**Directions**
Without changing a thing, reproduce the entire listing and leave out its pictures.

**Material supplied**
● ● ● ● ● ● ●

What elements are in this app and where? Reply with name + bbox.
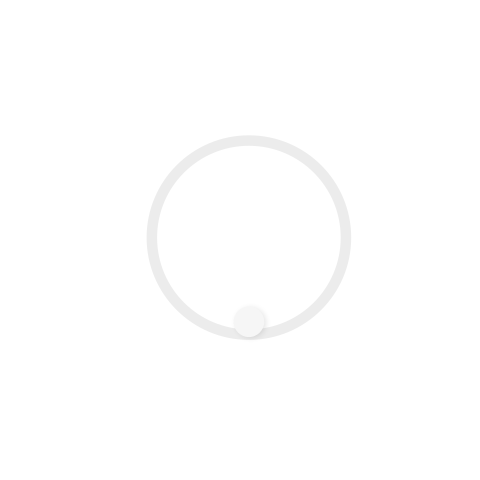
button[interactable]: Dial handle bbox=[234, 306, 264, 337]
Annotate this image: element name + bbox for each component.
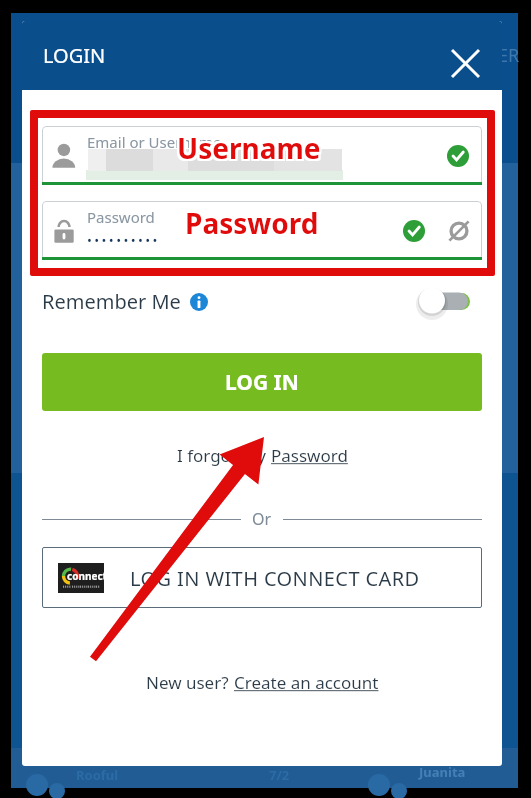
button[interactable]: Password	[42, 201, 482, 260]
staticText: Or	[252, 508, 272, 530]
button[interactable]: Show password	[445, 201, 473, 260]
staticText: LOGIN	[43, 42, 106, 69]
staticText: Username	[179, 129, 323, 167]
staticText: Username	[179, 127, 323, 165]
staticText: Rooful	[76, 766, 119, 784]
staticText: Password	[183, 204, 317, 242]
staticText: ••••••••••	[87, 231, 160, 249]
staticText: Remember Me	[42, 288, 181, 315]
staticText: Juanita	[419, 763, 466, 781]
button[interactable]: Email or Username	[42, 126, 482, 185]
button[interactable]: LOG IN	[42, 353, 482, 411]
staticText: Username	[175, 127, 319, 165]
button[interactable]: I forgot my	[177, 444, 348, 467]
staticText: I forgot my	[177, 444, 271, 467]
staticText: Password	[87, 207, 155, 227]
staticText: Password	[185, 206, 319, 244]
staticText: Password	[185, 204, 319, 242]
staticText: Password	[271, 444, 348, 467]
staticText: LOG IN	[225, 368, 299, 397]
button[interactable]: Remember Me	[42, 288, 208, 315]
staticText: Username	[175, 131, 319, 169]
staticText: Email or Username	[87, 132, 222, 152]
staticText: ER	[498, 43, 520, 68]
staticText: LOG IN WITH CONNECT CARD	[130, 565, 420, 592]
button[interactable]: Remember me toggle	[410, 282, 476, 322]
staticText: Password	[187, 202, 321, 240]
staticText: Password	[185, 202, 319, 240]
staticText: Username	[177, 129, 321, 167]
button[interactable]: connect	[42, 547, 482, 608]
staticText: Password	[183, 206, 317, 244]
staticText: Username	[179, 131, 323, 169]
staticText: Username	[177, 127, 321, 165]
staticText: Username	[175, 129, 319, 167]
staticText: Password	[183, 202, 317, 240]
staticText: Create an account	[234, 671, 379, 694]
staticText: 7/2	[269, 766, 290, 784]
staticText: New user?	[146, 671, 234, 694]
staticText: Password	[187, 206, 321, 244]
staticText: Username	[177, 131, 321, 169]
staticText: Password	[187, 204, 321, 242]
staticText: connect	[67, 569, 107, 583]
button[interactable]: New user?	[146, 671, 379, 694]
button[interactable]: Close	[445, 43, 485, 83]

● ● ● ● ● ● ●

**Exercise response**
What elements are in this app and where? Reply with name + bbox.
button[interactable]: Dial handle bbox=[234, 306, 264, 337]
Annotate this image: element name + bbox for each component.
button[interactable]: Password	[42, 201, 482, 260]
staticText: Or	[252, 508, 272, 530]
button[interactable]: Show password	[445, 201, 473, 260]
staticText: LOGIN	[43, 42, 106, 69]
staticText: Username	[179, 129, 323, 167]
staticText: Username	[179, 127, 323, 165]
staticText: Rooful	[76, 766, 119, 784]
staticText: Password	[183, 204, 317, 242]
staticText: ••••••••••	[87, 231, 160, 249]
staticText: Remember Me	[42, 288, 181, 315]
staticText: Juanita	[419, 763, 466, 781]
button[interactable]: Email or Username	[42, 126, 482, 185]
button[interactable]: LOG IN	[42, 353, 482, 411]
staticText: Username	[175, 127, 319, 165]
button[interactable]: I forgot my	[177, 444, 348, 467]
staticText: I forgot my	[177, 444, 271, 467]
staticText: Password	[87, 207, 155, 227]
staticText: Password	[185, 206, 319, 244]
staticText: Password	[185, 204, 319, 242]
staticText: Password	[271, 444, 348, 467]
staticText: LOG IN	[225, 368, 299, 397]
button[interactable]: Remember Me	[42, 288, 208, 315]
staticText: Username	[175, 131, 319, 169]
staticText: Email or Username	[87, 132, 222, 152]
staticText: ER	[498, 43, 520, 68]
staticText: LOG IN WITH CONNECT CARD	[130, 565, 420, 592]
button[interactable]: Remember me toggle	[410, 282, 476, 322]
staticText: Password	[187, 202, 321, 240]
staticText: Password	[185, 202, 319, 240]
staticText: Username	[177, 129, 321, 167]
button[interactable]: connect	[42, 547, 482, 608]
staticText: Password	[183, 206, 317, 244]
staticText: Username	[179, 131, 323, 169]
staticText: Username	[177, 127, 321, 165]
staticText: Username	[175, 129, 319, 167]
staticText: Password	[183, 202, 317, 240]
staticText: Create an account	[234, 671, 379, 694]
staticText: 7/2	[269, 766, 290, 784]
staticText: New user?	[146, 671, 234, 694]
staticText: Password	[187, 206, 321, 244]
staticText: Username	[177, 131, 321, 169]
staticText: Password	[187, 204, 321, 242]
staticText: connect	[67, 569, 107, 583]
button[interactable]: New user?	[146, 671, 379, 694]
button[interactable]: Close	[445, 43, 485, 83]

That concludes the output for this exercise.